In 1978, journalist Laurie Becklund reported in the Los Angeles Times that, according to the burro cart owners of that time, the practice began in the mid-1930s after gambling was prohibited in Mexico and Tijuana's Agua Caliente Casino was closed. The casino had two plain burro carts at its entrance and tourists often took photographs with them. Entrepreneurs created and brought similar carts to the shopping areas on and around Avenida Revolución, charging tourists to take pictures seated in them. The entrepreneurs added elements that they thought that tourists would consider to be typically Mexican to the carts, such as painting of scenery and cacti, and serapes. Approximately in the late 1940s, one of the over 20 cart owners – which owner exactly is disputed – added stripes to his burro in order to create more impressive photographs, which were sepia or black-and-white during that era, and thus white or naturally colored donkeys did not show up well.

A 2013 report by National Public Radio stated that the number of zonkeys in Downtown Tijuana had shrunk to three, due to the decline in American visitors after 9/11 and hours-long waits to return to the U.S. from Tijuana. At that time Tijuana preservation Uni2 had begun efforts to help ensure that the zonkey tradition continued on Tijuana's streets.
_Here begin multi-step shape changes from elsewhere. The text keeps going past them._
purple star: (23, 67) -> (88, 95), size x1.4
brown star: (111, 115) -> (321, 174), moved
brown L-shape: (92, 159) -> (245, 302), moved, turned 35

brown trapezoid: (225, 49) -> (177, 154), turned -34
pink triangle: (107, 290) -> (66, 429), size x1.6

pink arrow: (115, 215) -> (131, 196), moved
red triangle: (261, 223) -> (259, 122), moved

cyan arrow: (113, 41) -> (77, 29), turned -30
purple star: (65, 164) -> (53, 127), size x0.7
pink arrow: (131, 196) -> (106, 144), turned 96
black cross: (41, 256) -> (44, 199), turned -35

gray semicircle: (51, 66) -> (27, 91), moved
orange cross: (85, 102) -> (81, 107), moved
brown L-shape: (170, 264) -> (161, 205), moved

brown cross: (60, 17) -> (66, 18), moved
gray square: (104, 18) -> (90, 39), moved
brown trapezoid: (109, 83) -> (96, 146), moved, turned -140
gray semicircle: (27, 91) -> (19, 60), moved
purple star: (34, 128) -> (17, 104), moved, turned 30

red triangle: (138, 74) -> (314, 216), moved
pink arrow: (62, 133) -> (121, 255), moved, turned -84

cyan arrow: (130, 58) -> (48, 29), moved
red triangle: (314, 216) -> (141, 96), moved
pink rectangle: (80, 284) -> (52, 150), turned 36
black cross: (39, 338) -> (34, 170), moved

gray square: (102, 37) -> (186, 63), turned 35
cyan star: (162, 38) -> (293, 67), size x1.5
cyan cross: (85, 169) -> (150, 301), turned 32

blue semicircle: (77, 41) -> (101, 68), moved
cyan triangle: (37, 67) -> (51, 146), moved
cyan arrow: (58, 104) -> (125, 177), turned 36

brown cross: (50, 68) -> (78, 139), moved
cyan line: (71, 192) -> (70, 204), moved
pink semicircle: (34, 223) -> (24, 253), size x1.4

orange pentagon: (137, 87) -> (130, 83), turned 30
==Zonkeys in Tijuana culture==
Zonkeys have become an iconic symbol or image representing Tijuana, in particular its origins as a place providing entertainment, sometimes unusual, to American visitors. The Council of Baja California Cultural Heritage had declared zonkey to be part of the state's cultural heritage, although this was later rejected by a court in 2017, largely due to concerns of animal-rights activists.

The city has a professional basketball team whose name is inspired by the zonkey as a mascot: the Tijuana Zonkeys.